Not because he was weak.

Because the original resistance—the fear, the overwhelm—never had room to complete.

As a Gestalt-informed parent, I do not see pathology. I see unfinished business. I see a creative adjustment that once worked and now needs revision.

When he names what he feels instead of pushing it down, the pressure decreases. The cap loosens. The system regulates.

Resistance honored becomes integration.

Interpersonal Resistance: What Grows in Silence

What happens individually also happens relationally.

Avoided tensions in couples and families behave like organisms in a petri dish: left unattended, they multiply.

Decades of research from The Gottman Institute demonstrate that minimizing, deflecting, and stonewalling are early predictors of relational breakdown. When one partner consistently shuts down or redirects, connection slowly erodes. Over time, small conflicts feel explosive because accumulated pressure has no outlet.

In families, the question shifts from “Who is the resistant one?” to “What need is being signaled?”

Resistance in relationships often marks unmet needs, misattunement, or imbalance.

Naming it early prevents escalation later.

Organizational Resistance: The Paradox of Forced Change

The same dynamics scale upward.

Research suggests that 60–70% of organizational change initiatives fail.
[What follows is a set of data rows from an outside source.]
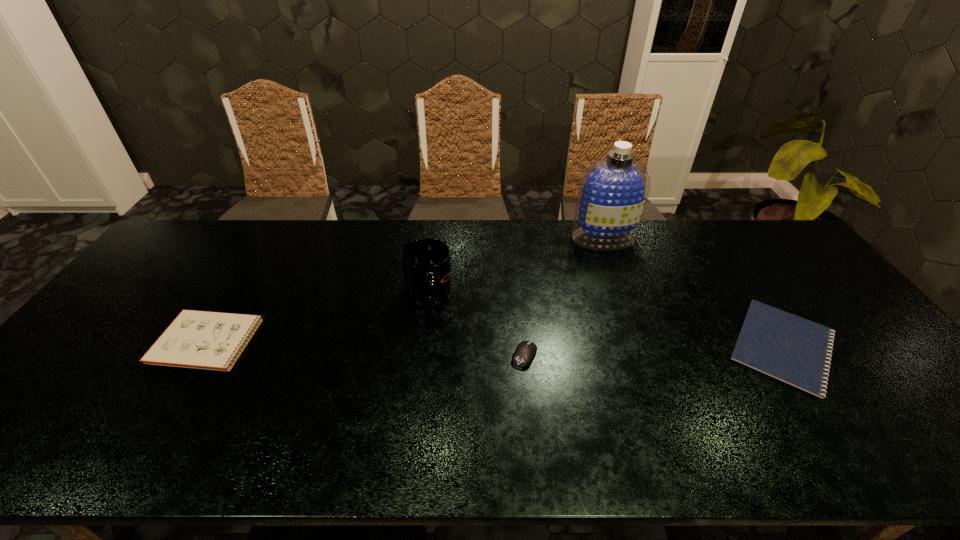 What are the coordinates of `blank area in the image that satisfies the following two spatial constraints: 1. with the handle on the side of the mug; 2. on the left side of the shorter notepad` in the screenshot? It's located at (422, 346).

Where is `free location that satisfies the following two spatial constraints: 1. on the front side of the rightmost object; 2. on the left side of the farthest object`? The width and height of the screenshot is (960, 540). free location that satisfies the following two spatial constraints: 1. on the front side of the rightmost object; 2. on the left side of the farthest object is located at coordinates (641, 346).

You are a GUI agent. You are given a task and a screenshot of the screen. Output one action in this format:
    pyautogui.click(x=<x>, y=<y>)
    Task: Click on the vacant area that satisfies the following two spatial constraints: 1. with the handle on the side of the shorter notepad; 2. on the left side of the mug
    The height and width of the screenshot is (540, 960).
    Given the screenshot: What is the action you would take?
    pyautogui.click(x=422, y=346)

The height and width of the screenshot is (540, 960). Find the location of `vacant space that satisfies the following two spatial constraints: 1. with the handle on the side of the second tallest object; 2. on the right side of the computer equipment`. vacant space that satisfies the following two spatial constraints: 1. with the handle on the side of the second tallest object; 2. on the right side of the computer equipment is located at coordinates (421, 355).

This screenshot has width=960, height=540. Identify the location of free spot that satisfies the following two spatial constraints: 1. with the handle on the side of the rightmost object; 2. on the right side of the fourth shortest object. (422, 346).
Many studies identify inadequate leadership support, lack of psychological safety, and poorly managed resistance as primary factors.

When change is rushed or forced:

● Productivity decreases
● Absenteeism rises
● Engagement drops
● Mistrust spreads

When resistance is honored:

● Feedback becomes data
● Dissent strengthens strategy
● Adoption rates increase
● Turnover decreases

Resistance, in this context, functions as quality control.
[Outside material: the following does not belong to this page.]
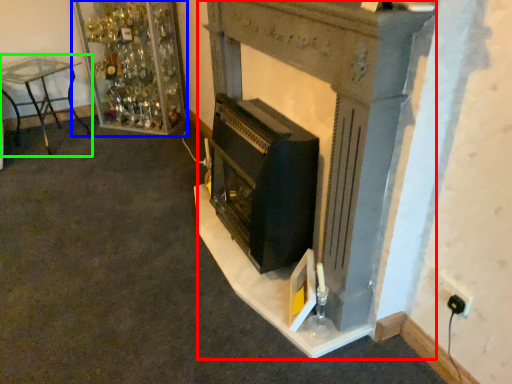 Question: Which object is positioned farthest from fireplace (highlighted by a red box)? Select from shelf (highlighted by a blue box) and furniture (highlighted by a green box).

Choices:
 (A) shelf
 (B) furniture

Answer: (B)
Poorly managed resistance is costly.
Well-managed resistance is intelligent adaptation.

Sociocultural Pressure: When Systems Explode

At a societal level, chronic suppression has consequences.

When individuals, families, or communities have no culturally acceptable way to express overwhelm, fear, grief, or anger, pressure seeks release—sometimes destructively.

Honoring resistance means noticing early signs of strain before rupture becomes the only available outlet.

Four Steps to Leverage Resistance

1. Curiosity Over Combat

Shift from “How do we eliminate this?” to “What is this protecting?”

2. Resistance as Information

Every form of resistance carries data about values, fears, identity, or autonomy.

3. Pace and Timing

Resistance often signals that change is moving faster than integration can occur.

4. Inclusion Rather Than Exclusion

Inviting resistant voices into the process strengthens outcomes at every level.

Reframing Resistance

Resistance is not the opposite of change.

It is part of the change process.

At its core, resistance says:

“Something matters here.”
“Slow down.”
“I need safety.”
“I’m not ready.”

When we stop battling resistance and begin listening to it, transformation becomes less violent and more sustainable.

Resistance is not an obstacle to overcome.

It is the doorway into deeper understanding—of the self, of the relationship, of the organization, and of the culture we are collectively shaping.

References

Gross, J. J., & Levenson, R. W. (1997). Hiding feelings: The acute effects of inhibiting negative and positive emotion. Journal of Abnormal Psychology, 106(1), 95–103.

Hayes, S. C., Wilson, K. G., Gifford, E. V., Follette, V. M., & Strosahl, K. (1996). Experiential avoidance and behavioral disorders: A functional dimensional approach to diagnosis and treatment. Journal of Consulting and Clinical Psychology, 64(6), 1152–1168.

Chawla, N., & Ostafin, B. (2007). Experiential avoidance as a functional dimensional approach to psychopathology: An empirical review. Journal of Clinical Psychology, 63(9), 871–890.